Greater clarity around the impact of international banking regulation helped Standard Chartered Plc to resume dividend payouts after a two-year hiatus, CFO Andy Halford told analysts Feb. 27.

The London-listed, emerging markets-focused bank announced a dividend of 11 U.S. cents per ordinary share for the 2017 full year, after shareholders went for the previous two years without a dividend. The bank swung back into the black in 2017, with a profit attributable to parent company shareholders of $1.22 billion, compared with losses of $247 million in 2016 and $2.19 billion in 2015.

Net interest income increased year over year to $8.18 billion from $7.79 billion as the bank saw "momentum" in its balance sheet, with customer loans and advances increasing to $286 billion from $256 billion.

Along with a return to profitability, greater visibility on the impact of two major pieces of international regulation, IFRS 9 and Basel III, helped the bank to return to paying a dividend, Halford said. IFRS 9, which came into force in January, concerns how banks account for anticipated losses on loans, while the Basel III rules, finalized in December 2017, deal with banks' capital adequacy.

Standard Chartered had expected that IFRS 9 would have an impact of "between 10 and 20 basis points" on the bank's common equity Tier 1 ratio, Halford said, and the actual figure will be "bang in the middle" of that range, at 15 basis points, equal to $1 billion of reserves. But because there is a transition period for banks, the "day one impact" of this will be limited, he added.

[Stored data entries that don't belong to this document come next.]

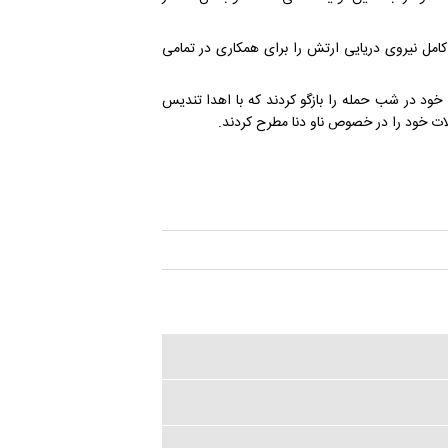
امل نیروی دریایی ارتش را برای همکاری در تمامی
ود در شب حمله را بازگو کردند که با اهدا تندیس
ات خود را در خصوص ناو دنا مطرح کردند.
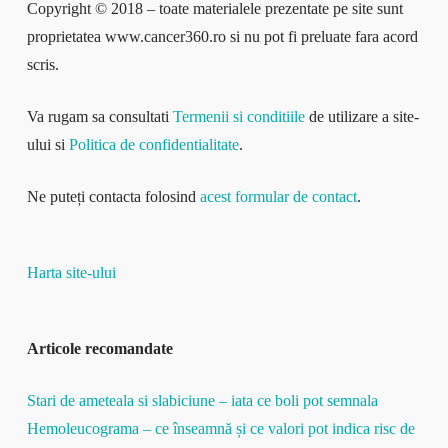
Copyright © 2018 – toate materialele prezentate pe site sunt
proprietatea www.cancer360.ro si nu pot fi preluate fara acord
scris.
Va rugam sa consultati
Termenii si conditiile
de utilizare a site-
ului si
Politica de confidentialitate
.
Ne puteți contacta folosind
acest formular de contact
.
Harta site-ului
Articole recomandate
Stari de ameteala si slabiciune – iata ce boli pot semnala
Hemoleucograma – ce înseamnă și ce valori pot indica risc de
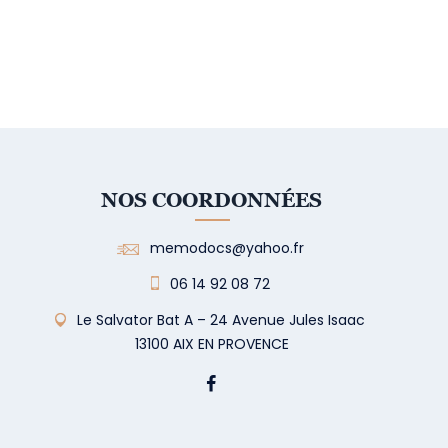
NOS COORDONNÉES
memodocs@yahoo.fr
06 14 92 08 72
Le Salvator Bat A – 24 Avenue Jules Isaac
13100 AIX EN PROVENCE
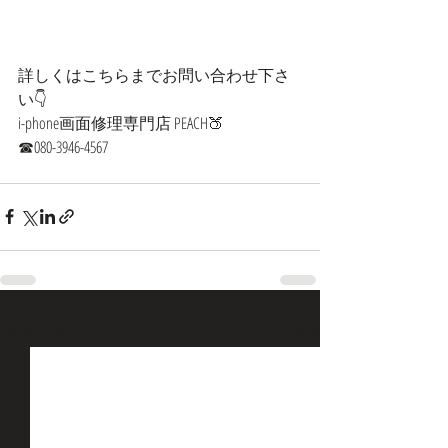
詳しくはこちらまでお問い合わせ下さ
い👇
i-phone画面修理専門店 PEACH🍑
☎︎080-3946-4567 
最新記事
すべて表示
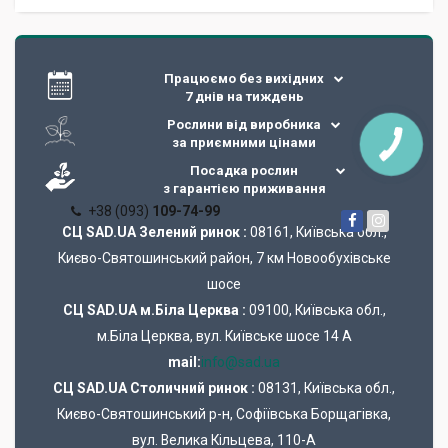
Працюємо без вихідних
7 днів на тиждень
Рослини від виробника
за приємними цінами
Посадка рослин
з гарантією приживання
+38 (093)
109-74-99
СЦ SAD.UA Зелений ринок :
08161, Київська обл.,
Києво-Святошинський район, 7 км Новообухівське
шосе
СЦ SAD.UA м.Біла Церква :
09100, Київська обл.,
м.Біла Церква, вул. Київське шосе 14 А
mail:
info@sad.ua
СЦ SAD.UA Cтоличний ринок :
08131, Київська обл.,
Києво-Святошинський р-н, Софіївська Борщагівка,
вул. Велика Кільцева, 110-А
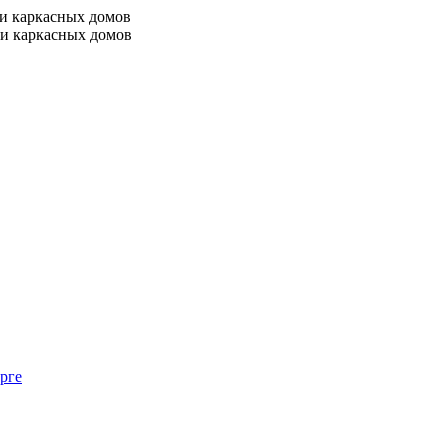
 и каркасных домов
 и каркасных домов
рге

The impact of Basel III would be more difficult to pin a figure on, Halford said, but he predicted that the bank would be able to adapt.

"It is manageable; we will work through it," he said. "The regulatory clouds are lifting, hence the dividends are coming back."

The bank now anticipates returning more capital back to shareholders in future, Halford said.

"The policy going forward is that the group will look to increase the dividend as the profitability of the business improves. We have not put it in tight formulas or payout ratios because we think that's a bit too precise," he said.

"But as we go forward, we'll look at the earnings outlook, at the regulatory outlook at the group and local level. We will look for opportunities to grow and invest, and to the extent that there is a good return, we will seek to return a good amount to shareholders."

Standard Chartered shares rose 0.66% in Hong Kong trading to HK$91.40, while as of around 11:40 a.m. in London, shares were up 0.4% at 832.3 pence apiece. The bank briefly traded above its 52-week London high in the early part of the morning.